Why is diversity in a university classroom important?
"You will not be entering a work force that is all white or all male," said Whitley, the student body president, who hopes to attend the UT law school next year. "Any student that enters an institution of higher education interacts with people of different backgrounds and different ethnicities, and that's part of your education."
"Particularly in the law school," Sharlot said, "where students play a large part in educating each other, it's important for students to hear from different people who have experienced the law in very different ways."
RTC But with the court ruling in place, how can UT continue to draw enough minority students to make a difference in a student body of 48,800?
"I don't know of anybody who has a good answer on how one can have a racially and ethnically diverse student body without preferences," said Levinson, who teaches constitutional law.

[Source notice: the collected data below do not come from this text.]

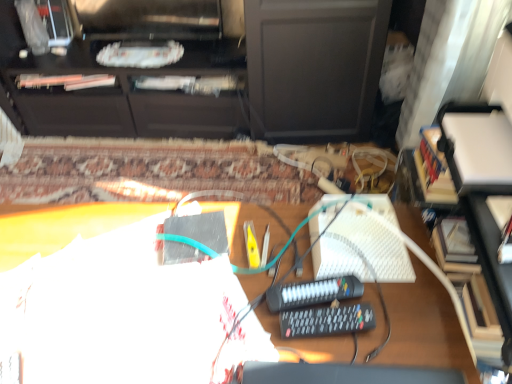 Question: Is point (382, 200) closer or farther from the camera than point (281, 291)?

Choices:
 (A) farther
 (B) closer

Answer: (A)

Question: From a real-world perspective, is white textured keyboard at center-right positioned above or below black plastic remote control at center, which appears as the second equipment when viewed from the front?

Choices:
 (A) below
 (B) above

Answer: (B)

Question: Which object is positioned closest to the black matte cabinet at upper center?

Choices:
 (A) white matte desk at center
 (B) black plastic remote control at center, which appears as the second equipment when viewed from the front
 (C) black plastic remote control at center, marked as the 1th equipment in a front-to-back arrangement
 (D) white textured keyboard at center-right

Answer: (A)

Question: Based on their relative distances, which object is farther from the black matte cabinet at upper center?

Choices:
 (A) white matte desk at center
 (B) black plastic remote control at center, marked as the 1th equipment in a front-to-back arrangement
 (C) white textured keyboard at center-right
 (D) black plastic remote control at center, which appears as the second equipment when viewed from the front

Answer: (B) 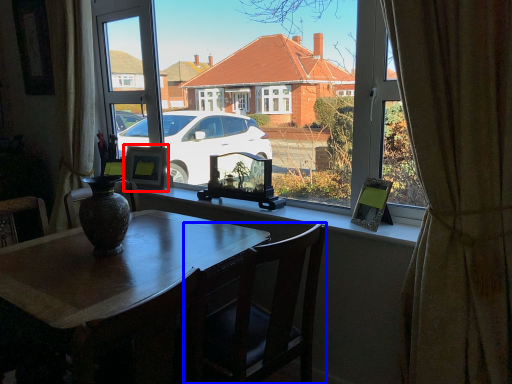 Question: Which object is further to the camera taking this photo, picture frame (highlighted by a red box) or chair (highlighted by a blue box)?

Choices:
 (A) picture frame
 (B) chair

Answer: (A) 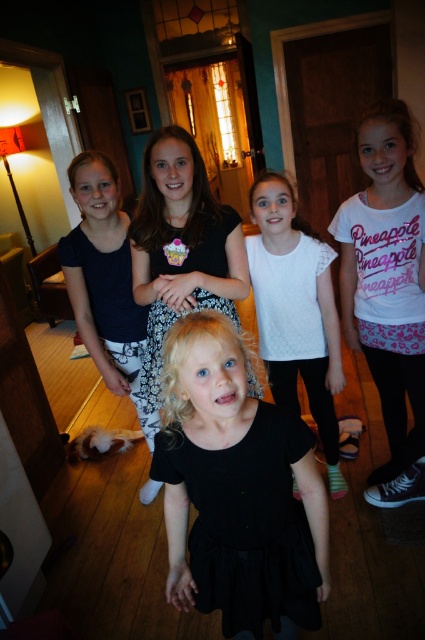 You are a photographer setting up for a group photo. You notice the black matte dress at center and the white cotton shirt at upper right. Which clothing item is closer to the camera?

The black matte dress at center is positioned under the white cotton shirt at upper right, meaning it is closer to the camera since it is below the other item in the frame.

You are a photographer setting up for a group photo in the room. You need to adjust the lighting so that both the white textured shirt at center and the black cotton dress at center are well lit. Since the stained glass window provides natural light, which object should you position closer to the window to ensure proper exposure?

The white textured shirt at center should be positioned closer to the window because it is positioned under the black cotton dress at center, so moving it forward would allow it to receive more light from the stained glass window for better exposure.

You are a photographer trying to capture a group shot of the children. The two boys wearing white shirts are positioned at different spots. The white cotton shirt at upper right and the white textured shirt at center are part of the group. How far apart are these two white shirts in inches?

The white cotton shirt at upper right and the white textured shirt at center are 9.89 inches apart. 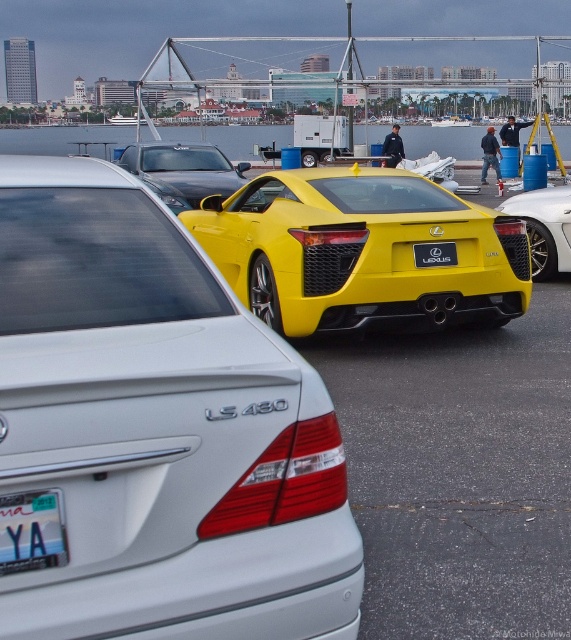 From the picture: You are standing in a parking lot and see the shiny black sedan at center and the white plastic license plate at lower left. Which object is closer to you?

The shiny black sedan at center is closer to you than the white plastic license plate at lower left. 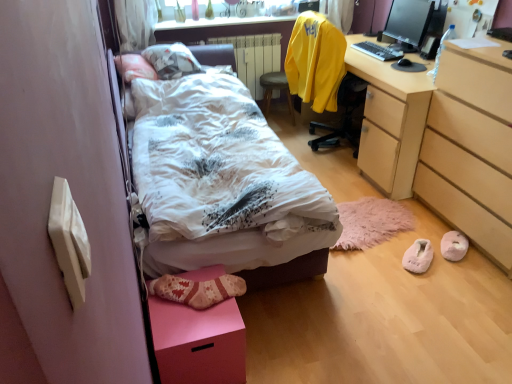 Identify the location of vacant area on top of pink matte shoe box at lower left (from a real-world perspective). This screenshot has width=512, height=384. (195, 302). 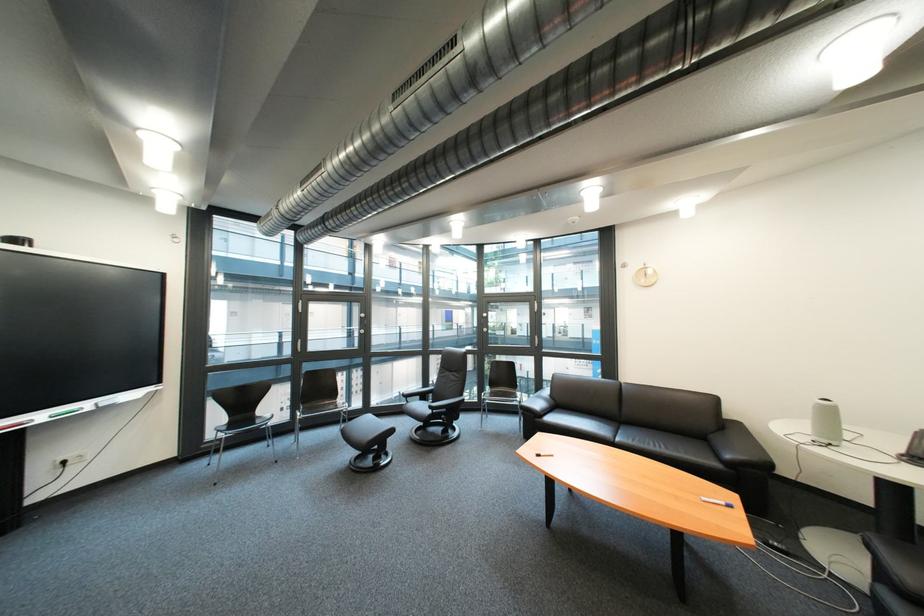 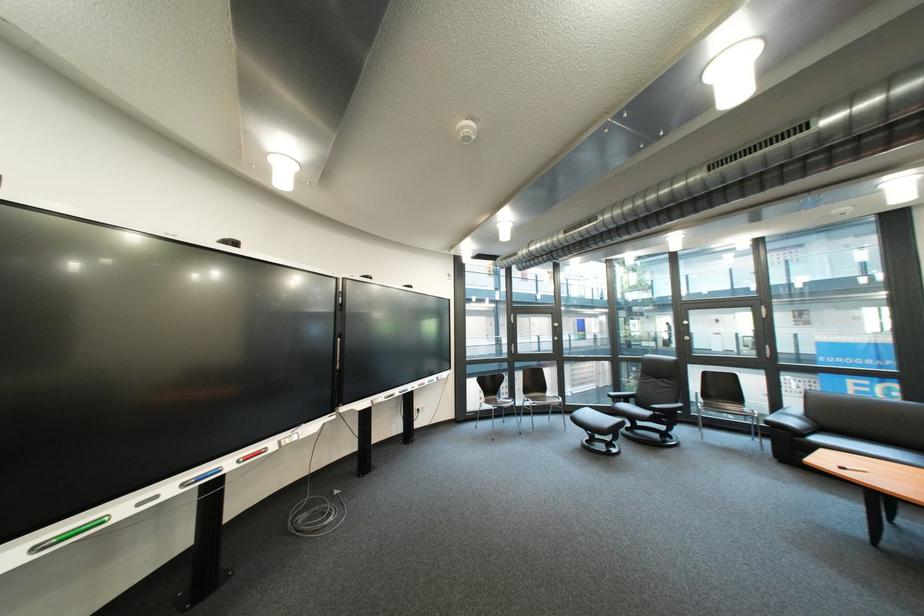 The point at (551, 406) is marked in the first image. Where is the corresponding point in the second image?

(806, 423) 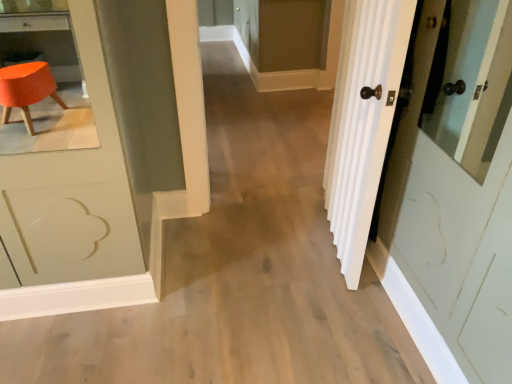 Measure the distance between point (256, 71) and camera.

They are 4.08 meters apart.

Identify the location of matte brown screen door at upper center. This screenshot has width=512, height=384. (301, 70).

The image size is (512, 384). Describe the element at coordinates (301, 70) in the screenshot. I see `matte brown screen door at upper center` at that location.

What do you see at coordinates (362, 121) in the screenshot? The image size is (512, 384). I see `white wood door at right` at bounding box center [362, 121].

This screenshot has width=512, height=384. In order to click on white wood door at right in this screenshot , I will do `click(362, 121)`.

Where is `matte brown screen door at upper center`? matte brown screen door at upper center is located at coordinates (301, 70).

In the image, is matte brown screen door at upper center on the left side or the right side of white wood door at right?

In the image, matte brown screen door at upper center appears on the left side of white wood door at right.

Based on the photo, is matte brown screen door at upper center closer to the viewer compared to white wood door at right?

No, it is not.

Which is in front, point (309, 71) or point (330, 225)?

Point (330, 225)

From the image's perspective, is matte brown screen door at upper center positioned above or below white wood door at right?

Based on their image positions, matte brown screen door at upper center is located above white wood door at right.

From a real-world perspective, which object stands above the other?

white wood door at right, from a real-world perspective.

Does matte brown screen door at upper center have a lesser width compared to white wood door at right?

In fact, matte brown screen door at upper center might be wider than white wood door at right.

Looking at this image, does matte brown screen door at upper center have a greater height compared to white wood door at right?

In fact, matte brown screen door at upper center may be shorter than white wood door at right.

Based on their sizes in the image, would you say matte brown screen door at upper center is bigger or smaller than white wood door at right?

Considering their sizes, matte brown screen door at upper center takes up more space than white wood door at right.

Can white wood door at right be found inside matte brown screen door at upper center?

Definitely not — white wood door at right is not inside matte brown screen door at upper center.

Is matte brown screen door at upper center in contact with white wood door at right?

No, matte brown screen door at upper center is not making contact with white wood door at right.

Is matte brown screen door at upper center turned away from white wood door at right?

No.

Can you tell me how much matte brown screen door at upper center and white wood door at right differ in facing direction?

9.44 degrees.

Locate an element on the screen. The width and height of the screenshot is (512, 384). door on the right of matte brown screen door at upper center is located at coordinates (362, 121).

Is white wood door at right at the right side of matte brown screen door at upper center?

Yes.

Is the depth of white wood door at right less than that of matte brown screen door at upper center?

That is True.

From the picture: Which is closer, (368, 206) or (327, 74)?

Positioned in front is point (368, 206).

From the image's perspective, is white wood door at right located above or below matte brown screen door at upper center?

white wood door at right is situated lower than matte brown screen door at upper center in the image.

From a real-world perspective, is white wood door at right above or below matte brown screen door at upper center?

Clearly, from a real-world perspective, white wood door at right is above matte brown screen door at upper center.

In terms of width, does white wood door at right look wider or thinner when compared to matte brown screen door at upper center?

Clearly, white wood door at right has less width compared to matte brown screen door at upper center.

Between white wood door at right and matte brown screen door at upper center, which one has less height?

matte brown screen door at upper center is shorter.

From the picture: Between white wood door at right and matte brown screen door at upper center, which one has larger size?

With larger size is matte brown screen door at upper center.

Could matte brown screen door at upper center be considered to be inside white wood door at right?

No, white wood door at right does not contain matte brown screen door at upper center.

Is there a large distance between white wood door at right and matte brown screen door at upper center?

white wood door at right is far away from matte brown screen door at upper center.

Is white wood door at right facing towards matte brown screen door at upper center?

No, white wood door at right is not turned towards matte brown screen door at upper center.

Image resolution: width=512 pixels, height=384 pixels. What are the coordinates of `screen door to the left of white wood door at right` in the screenshot? It's located at (301, 70).

Find the location of a particular element. This screenshot has width=512, height=384. door that is below the matte brown screen door at upper center (from the image's perspective) is located at coordinates (362, 121).

At what (x,y) coordinates should I click in order to perform the action: click on door located above the matte brown screen door at upper center (from a real-world perspective). Please return your answer as a coordinate pair (x, y). Looking at the image, I should click on (362, 121). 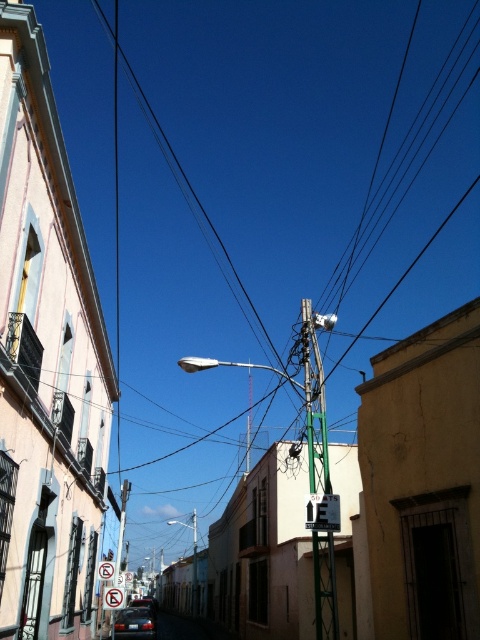 You are a delivery drone that needs to fly through the space between the shiny red car at center and the metallic rectangular sign at center. The drone has a height of 1.2 meters. Can it safely pass through without hitting either object?

The shiny red car at center is taller than the metallic rectangular sign at center. Since the drone is 1.2 meters tall, it can safely pass through the space between them as long as the shorter object, the metallic rectangular sign at center, allows enough vertical clearance. However, the exact height of the sign isn

You are a pedestrian standing on the narrow street looking up. You see a white plastic street sign at center and a shiny red car at center. Which object is closer to you?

Universities in other states, where race can still be considered for admissions and scholarships, may siphon off more and more minority students who might have considered UT, Levinson said. "We're playing by a different set of rules from our competitors. So we get killed."
California had banned using race and ethnic background in college admissions. But the governor pushed for an end to affirmative action, a change that was approved by the voters.
The Texas ban, however, was imposed by the court.
The case was Hopwood vs. Texas. The lead plaintiff was Cheryl Hopwood, a white woman who said the University of Texas School of Law rejected her because its admissions policy unfairly favored minorities.
In March 1996, a federal appeals court surprised college administrators around the country by ruling that a school's goal of attracting more minority students to create a diverse student body does not justify racial preferences in college admissions.
The U.S. Supreme Court refused to hear an appeal, letting the appeals court ruling stand. But Mississippi and Louisiana, the other states in the same appelate circuit, haven't interpreted the case as strictly as Texas Attorney General Dan Morales did.
That was "very disappointing," particularly for the UT law school, Sharlot said.
"We were not just paying lip service to diversity," the dean said. "We have been unusually successful in attracting and graduating minority students."
But this year, many minority students didn't bother to apply. "If they didn't feel they were welcome, they saved their time and money for other applications," Sharlot said.
Last fall, the first-year law school class included 31 black students and 42 Mexican Americans. This year, four African Americans and 26 Mexican Americans started law school at UT.
"The fact that not only did we admit many fewer minorities this year but that many fewer applied is a punch in the stomach," said law Professor Russell Weintraub.
Demographers project Anglos will be the minority in Texas in about 30 years, Weintraub said, which makes it even more important to educate more black and Hispanic professionals. "Is this the kind of society that can function and survive?" he asked. "Or is it a time bomb waiting to go off?"
Gregory Litt, a law school student from Houston, agreed. "If only white people, or only men or only rich people receive a legal education, then those people will have the best access to justice," he said.
But law student Edward Garrison said he's not sure that skin color is the most important factor in defining diversity.
"In my three years at UT Law, I haven't seen diversity or lack of diversity in racial composition make a difference in the classroom," Garrison said. "It's not race that makes the difference. It's their different experiences that matter." A white student from a poor family can enlighten other students in ways a middle-class black student may not be capable of, he said.
Jennifer Mathis, another law student, said the controversy also offers a lesson about free speech and tolerance of unpopular ideas.
"Diversity means diversity of opinion," Mathis said. "If you want diversity, you've got to be able to disagree with what someone else says. Even if you disagree [with Graglia], you should support his right to say it.
"If you don't, that's the beginning of fascism. And that scares me."